Photo by Mary Christmas. For her take on the "Happening," see post here.
On First Thursday, the fourth night of the Republican convention and the opening night of PICA's TBA Festival
, the Pearl is a hive of art-musing, wine-sipping, chattering activity. At the corner of Sixth and Davis, two unkempt men and a woman hold up an enormous cardboard sign reading, “Travelin' Broke Hungry.” “Spare change for a bigger sign?” the woman asks the gallery-goers who amble past. I have come here looking for signs, although this wasn't quite what I'd had in mind.

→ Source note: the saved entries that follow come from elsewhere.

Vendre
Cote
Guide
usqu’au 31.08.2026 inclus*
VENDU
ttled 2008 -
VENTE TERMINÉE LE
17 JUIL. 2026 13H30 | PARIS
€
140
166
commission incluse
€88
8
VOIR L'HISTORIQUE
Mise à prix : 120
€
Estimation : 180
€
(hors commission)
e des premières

Throngs of people are milling around on the street as I head toward my destination, the Pacific Northwest College of Art, where choreographer Anna Halprin's Blank Placard Happening
will be revived roughly 40 years after it debuted. At the Albina Bank, where Oregon Ballet Theatre
is performing on a pocket-square-sized patch of office floor, viewers are peering into the plate-glass windows from the outside. An inebriated older gent in a natty suit steadies himself on my arm. “They're wearing fufus,” he exclaims. “Tutus?” I ask. “Yeah, I should know that,” he says sheepishly. “But my sisters were all rodeo queens.”

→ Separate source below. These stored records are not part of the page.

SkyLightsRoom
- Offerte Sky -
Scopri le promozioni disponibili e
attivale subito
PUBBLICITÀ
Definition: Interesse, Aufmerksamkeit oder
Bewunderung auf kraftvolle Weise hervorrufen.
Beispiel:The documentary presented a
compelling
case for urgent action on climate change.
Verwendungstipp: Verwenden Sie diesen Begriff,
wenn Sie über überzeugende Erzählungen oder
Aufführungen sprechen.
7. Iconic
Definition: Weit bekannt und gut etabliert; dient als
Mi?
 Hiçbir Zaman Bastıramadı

As I approach PNCA, a young woman is telling her date about karaoke night. “So they pulled me up onstage and made me sing ‘Play That Funky Monkey White Boy,' [sic] and I was not
pleased. Um … is this a rally?” It is, sort of. Inside and outside of the building, people are holding what look like protest signs, but the signs are blank, just as they were when Halprin originally staged the piece in San Francisco, eliciting a broad range of guesses as to what it all meant. A fairly Oregonian cross-section of people has assembled: men and women, young and old, white and … more white, and for the most part, dressed in white, some carrying sprigs of lavender with their signs. A bearded man takes the stage to give directions, concluding, “Basically, I'm just going to start walking and you can start walking after me.”
At 8:30, the group heads out onto the street, and the response is immediate. “You guys, what does your sign say,” calls a woman in a white VW bug. “What are you protesting?” no one answers. “I don't get it,” she says exasperatedly as she drives past. At Jamison Park, people are splayed out on the grass, watching Casino Royale
on an outdoor screen. “What does your sign mean?” one asks as we pass. “Anything you want it to mean,” a marcher replies. “Fair enough,” she says with a shrug. Ahead of me, marchers are discussing Sarah Palin and John McCain. Behind me, there seems to be some speculation about which Oregonian
employees will take buyout packages
. As we near the Broadway bridge, a man shouts, “Woo hoo! I'm totally against it.” Passing cars honk, although it's not clear whether in solidarity or annoyance. “What was this originally for?” a young woman asks her marching partner. “I not sure,” he replies. “It just sounded cool.”
It is a polite protest: people talk quietly amongst themselves and laugh, and wait at traffic lights. As the gathering reaches its end, at the newly opened Left Bank, marchers file toward the door, where art and a beer garden await. Was the happening a success? Hard to say. “Well, it's a nice night for a protest, anyhow,” one remarks before entering.